Calderón watched, mesmerised through his binoculars as the ships drew closer. He counted six battlecruisers sailing line astern. Either side a small flotilla of destroyers kept pace with their charges. He estimated their distance at around seven nautical miles. On the desk in front of him a large volume of Jane’s eponymous work lay open at the Prussian fleet. Calderón was sure he was not mistaken; the distinct bulges of the supercavitating propellor housings could be seen even from this distance. Surely they wouldn’t… he muttered to himself. He glanced towards Tarifa. The ponderous trucks still ambled towards him. The nearest had practically reached the bascules below Calderón’s tower. A few had stopped by the various gun emplacements and he could see men hurriedly unloading crates of high calibre shells with cranes. Well, if that doesn’t provoke the Prussians… He swung his attention back to the approaching fleet. The lead ship had turned and was now sailing parallel to the bridge. The two battlecruisers behind followed suit. The three aft warships peeled off in the opposite direction and headed southwards. The destroyers distributed themselves equally between the divided squadron. What the hell are they up to?
Derfflinger, Seydlitz and Von der Tann headed north; Moltke, Lützow and Hindenburg turned south. Admiral von Steinheim took out his pocket watch, regarded it for around half a minute, then nodded to Abdecker. “Train guns, primary target,” the Kapitän barked into the brass voice tube. A harsh clanging alarm resonated the length of the ship as the forward and aft turrets swung round, barrels pointing menacingly at the de Goya Bridge.
“Advise when target ranged and guns ready,” von Steinheim snapped. Within fifteen seconds Abdecker signalled that this was so; the familiar whining of the capacitor banks charging up the hybrid gauss guns permeated the bridge. “All ships to follow lead – fire when ready Kapitän.”
Abdecker snapped smartly to attention and saluted. “Thank you, sir,” he beamed and grabbed the voice tube. “Northern flotilla; God save the Kaiser – fire!”
Calderón was in no doubt of the fleet’s intentions as soon as he saw the guns swing in his direction. He threw down his binoculars and dived for the telephone. Stabbing the call button as fast as he could with trembling fingers he got a direct line to the command centre at Castillo de Guzmán el Bueno on the mainland. A rather tired, irritated voice at the other end answered, “¿Hola?”
“It’s happening,” screamed Calderón, as he watched a ripple of flashes along the length of the fleet, “it’s really bloody happening. The bloody Prussians are attacking the bridge!”
“Jesus, Calderón!” replied the voice, suddenly much more alert, “Are you sure?”
Huge columns of water erupted all around the tower as the shells impacted with the sea and exploded. The air filled with brine and noise.
“Of course I’m bloody sure!” yelled José Pablo Martínez de Calderón García-Batista, those being the last words he ever spoke.

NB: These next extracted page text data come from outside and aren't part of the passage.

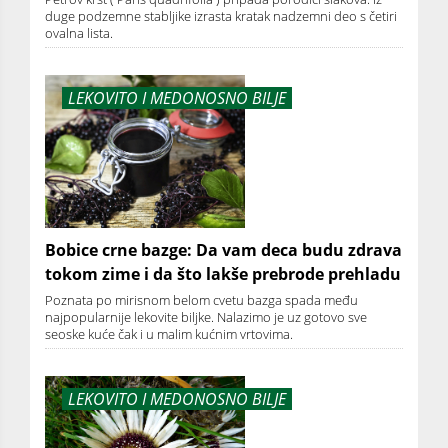
duge podzemne stabljike izrasta kratak nadzemni deo s četiri
ovalna lista.
LEKOVITO I MEDONOSNO BILJE
Bobice crne bazge: Da vam deca budu zdrava
tokom zime i da što lakše prebrode prehladu
Poznata po mirisnom belom cvetu bazga spada među
najpopularnije lekovite biljke. Nalazimo je uz gotovo sve
seoske kuće čak i u malim kućnim vrtovima.
LEKOVITO I MEDONOSNO BILJE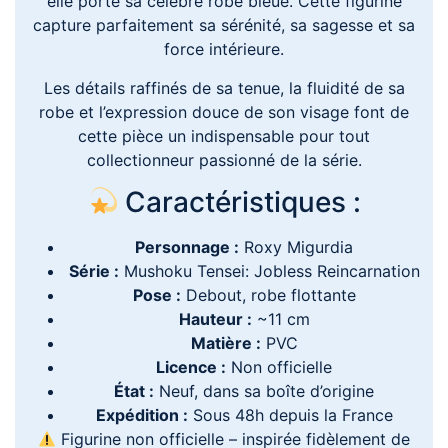
elle porte sa célèbre robe bleue. Cette figurine
capture parfaitement sa sérénité, sa sagesse et sa
force intérieure.
Les détails raffinés de sa tenue, la fluidité de sa
robe et l’expression douce de son visage font de
cette pièce un indispensable pour tout
collectionneur passionné de la série.
Caractéristiques :
Personnage :
Roxy Migurdia
Série :
Mushoku Tensei: Jobless Reincarnation
Pose :
Debout, robe flottante
Hauteur :
~11 cm
Matière :
PVC
Licence :
Non officielle
État :
Neuf, dans sa boîte d’origine
Expédition :
Sous 48h depuis la France
Figurine non officielle – inspirée fidèlement de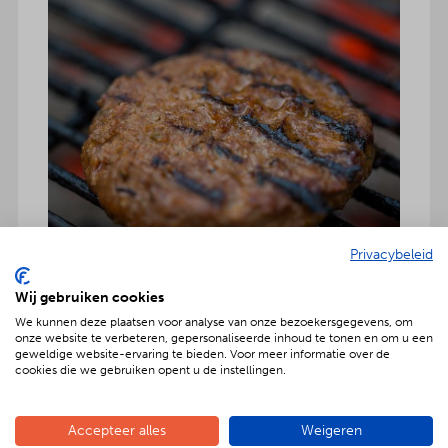
Privacybeleid
Wij gebruiken cookies
We kunnen deze plaatsen voor analyse van onze bezoekersgegevens, om
onze website te verbeteren, gepersonaliseerde inhoud te tonen en om u een
geweldige website-ervaring te bieden. Voor meer informatie over de
cookies die we gebruiken opent u de instellingen.
Accepteer alles
Weigeren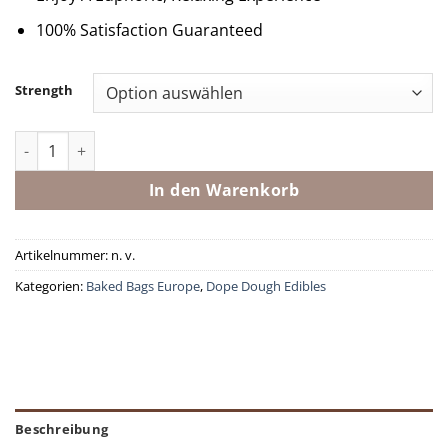
100% Satisfaction Guaranteed
Strength
Dope Dough - Red Velvet Menge
In den Warenkorb
Artikelnummer:
n. v.
Kategorien:
Baked Bags Europe
,
Dope Dough Edibles
Beschreibung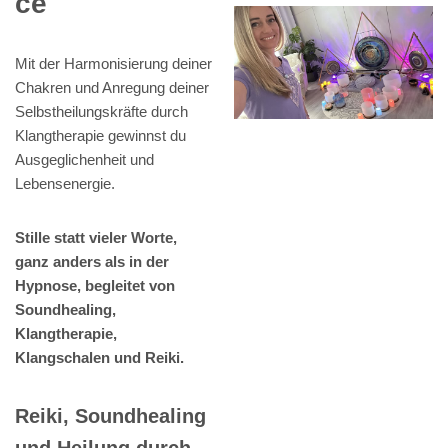
ce
Mit der Harmonisierung deiner
Chakren und Anregung deiner
Selbstheilungskräfte durch
Klangtherapie gewinnst du
Ausgeglichenheit und
Lebensenergie.
Stille statt vieler Worte,
ganz anders als in der
Hypnose, begleitet von
Soundhealing,
Klangtherapie,
Klangschalen und Reiki.
Reiki, Soundhealing
und Heilung durch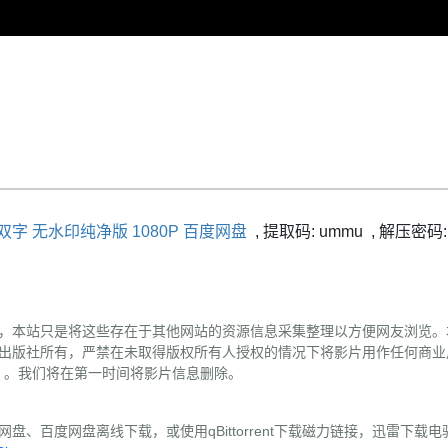
字 无水印纯净版 1080P 百度网盘
,
提取码:
ummu
,
解压密码: w
，本站只是将这些存在于其他网站的资源信息采集整理以方便网友浏览。
出版社所有，严禁在未取得版权所有人授权的情况下将影片用作任何商业
（替换#为@）。我们将在第一时间将影片信息删除。
盘、百度网盘离线下载，或使用qBittorrent下载磁力链接，迅雷下载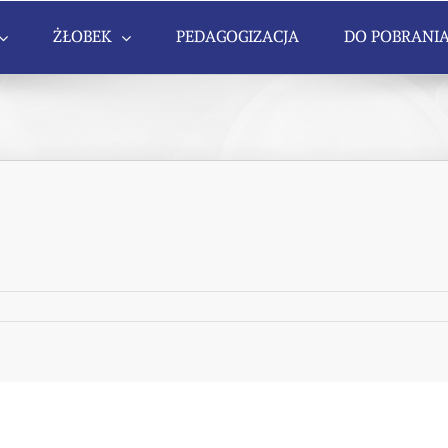
ŻŁOBEK
PEDAGOGIZACJA
DO POBRANI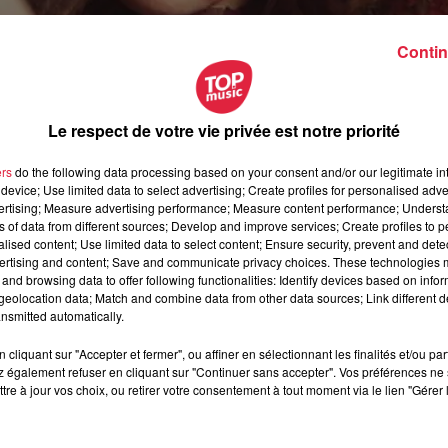
Contin
Le respect de votre vie privée est notre priorité
ers
do the following data processing based on your consent and/or our legitimate int
device; Use limited data to select advertising; Create profiles for personalised adver
vertising; Measure advertising performance; Measure content performance; Unders
ns of data from different sources; Develop and improve services; Create profiles to 
alised content; Use limited data to select content; Ensure security, prevent and detect
ertising and content; Save and communicate privacy choices. These technologies
and browsing data to offer following functionalities: Identify devices based on infor
eolocation data; Match and combine data from other data sources; Link different de
nsmitted automatically.
cliquant sur "Accepter et fermer", ou affiner en sélectionnant les finalités et/ou pa
octobre 2021 à 0h00
 également refuser en cliquant sur "Continuer sans accepter". Vos préférences ne 
tre à jour vos choix, ou retirer votre consentement à tout moment via le lien "Gérer 
octobre 2021 à 0h00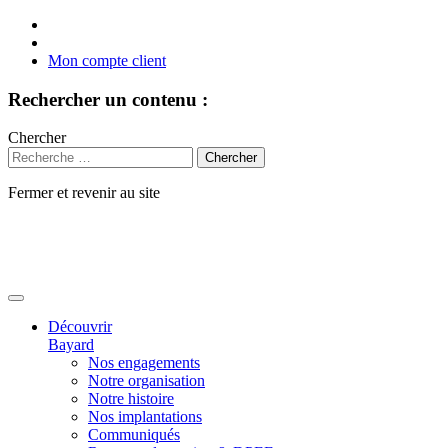
Mon compte client
Rechercher un contenu :
Chercher
Fermer et revenir au site
Aller
au
contenu
Découvrir
Bayard
Nos engagements
Notre organisation
Notre histoire
Nos implantations
Communiqués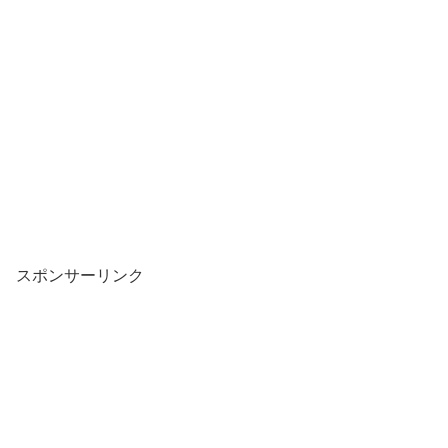
スポンサーリンク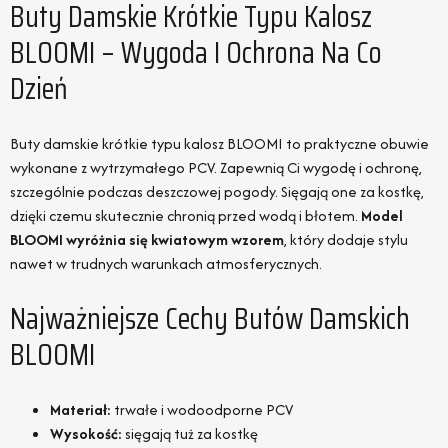
Buty Damskie Krótkie Typu Kalosz
BLOOMI – Wygoda I Ochrona Na Co
Dzień
Buty damskie krótkie typu kalosz BLOOMI to praktyczne obuwie
wykonane z wytrzymałego PCV. Zapewnią Ci wygodę i ochronę,
szczególnie podczas deszczowej pogody. Sięgają one za kostkę,
dzięki czemu skutecznie chronią przed wodą i błotem.
Model
BLOOMI wyróżnia się kwiatowym wzorem
, który dodaje stylu
nawet w trudnych warunkach atmosferycznych.
Najważniejsze Cechy Butów Damskich
BLOOMI
Materiał:
trwałe i wodoodporne PCV
Wysokość:
sięgają tuż za kostkę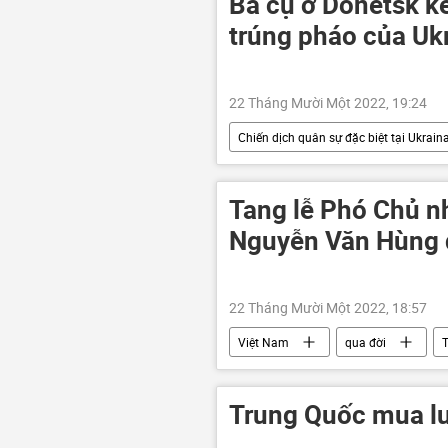
Bà cụ ở Donetsk kể
trúng pháo của Uk
22 Tháng Mười Một 2022, 19:24
Chiến dịch quân sự đặc biệt tại Ukrain
Video
Video từ Ukraina
Sáp nhập DNR, LNR, Zaporozhye và Kh
Tang lễ Phó Chủ n
Nga
Nguyễn Văn Hùng đ
22 Tháng Mười Một 2022, 18:57
Việt Nam
qua đời
T
Trung Quốc mua lư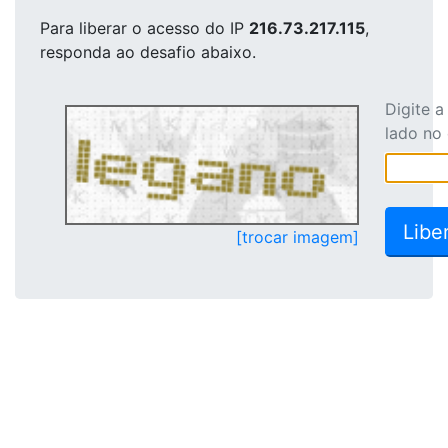
Para liberar o acesso
do IP
216.73.217.115
,
responda ao desafio abaixo.
Digite 
lado no
[trocar imagem]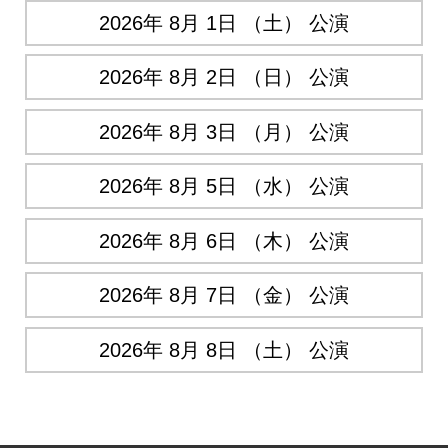
2026年 8月 1日 （土） 公演
2026年 8月 2日 （日） 公演
2026年 8月 3日 （月） 公演
2026年 8月 5日 （水） 公演
2026年 8月 6日 （木） 公演
2026年 8月 7日 （金） 公演
2026年 8月 8日 （土） 公演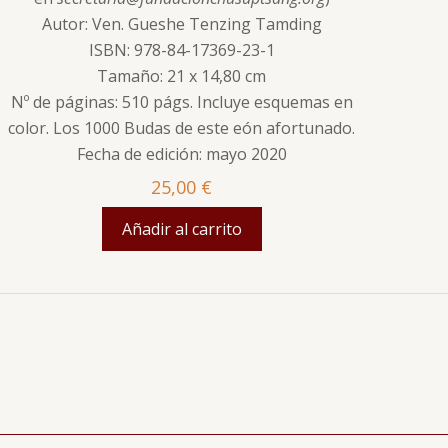
Autor: Ven. Gueshe Tenzing Tamding
ISBN: 978-84-17369-23-1
Tamaño: 21 x 14,80 cm
Nº de páginas: 510 págs. Incluye esquemas en
color. Los 1000 Budas de este eón afortunado.
Fecha de edición: mayo 2020
25,00
€
Añadir al carrito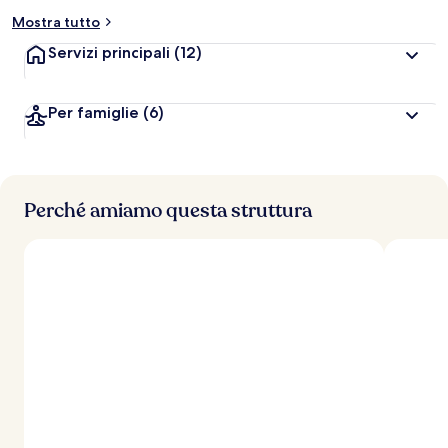
Mostra tutto
Servizi principali
(12)
Per famiglie
(6)
Perché amiamo questa struttura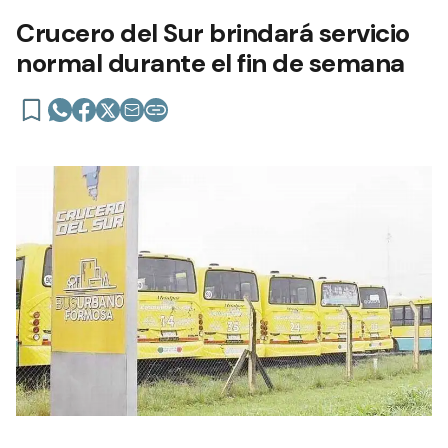
Crucero del Sur brindará servicio
normal durante el fin de semana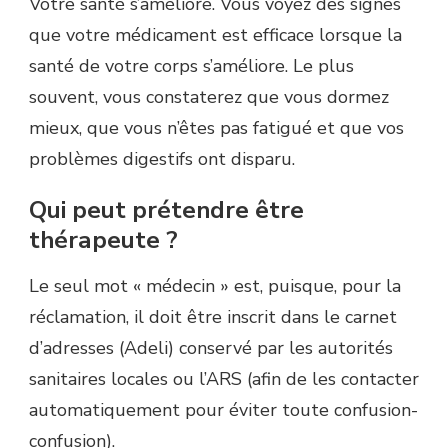
Votre santé s’améliore. Vous voyez des signes
que votre médicament est efficace lorsque la
santé de votre corps s’améliore. Le plus
souvent, vous constaterez que vous dormez
mieux, que vous n’êtes pas fatigué et que vos
problèmes digestifs ont disparu.
Qui peut prétendre être
thérapeute ?
Le seul mot « médecin » est, puisque, pour la
réclamation, il doit être inscrit dans le carnet
d’adresses (Adeli) conservé par les autorités
sanitaires locales ou l’ARS (afin de les contacter
automatiquement pour éviter toute confusion-
confusion).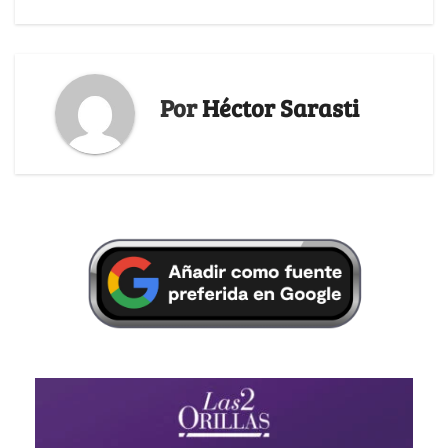
Por
Héctor Sarasti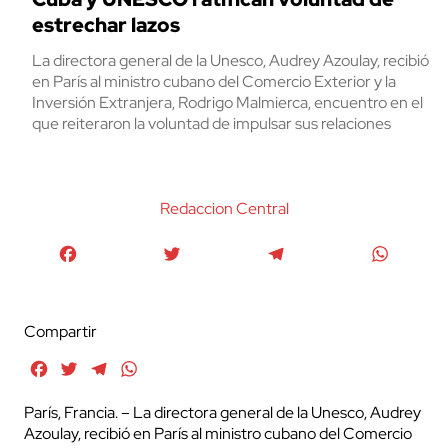
estrechar lazos
La directora general de la Unesco, Audrey Azoulay, recibió
en París al ministro cubano del Comercio Exterior y la
Inversión Extranjera, Rodrigo Malmierca, encuentro en el
que reiteraron la voluntad de impulsar sus relaciones
Redaccion Central
Facebook
Twitter
Telegram
WhatsA
Compartir
Facebook
Twitter
Telegram
WhatsApp
París, Francia. – La directora general de la Unesco, Audrey
Azoulay, recibió en París al ministro cubano del Comercio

Both von Steinheim and Abdecker clutched binoculars to their eyes, holding their breath as they waited for the first salvo to land. Several large columns of water erupted around the bascule section as shells landed fractionally short of target. Suddenly there was a colossal explosion and the central portion of the bridge disappeared in an expanding ball of fire and smoke. A lucky shot had hit the ammunition truck crossing the bascules. The explosion momentarily obscured the rising sun. “Gott in Himmel!” exclaimed Abdecker.
Von Steinheim’s expression did not change. “All guns to secondary targets,” he said without emotion. “Fire when ready.”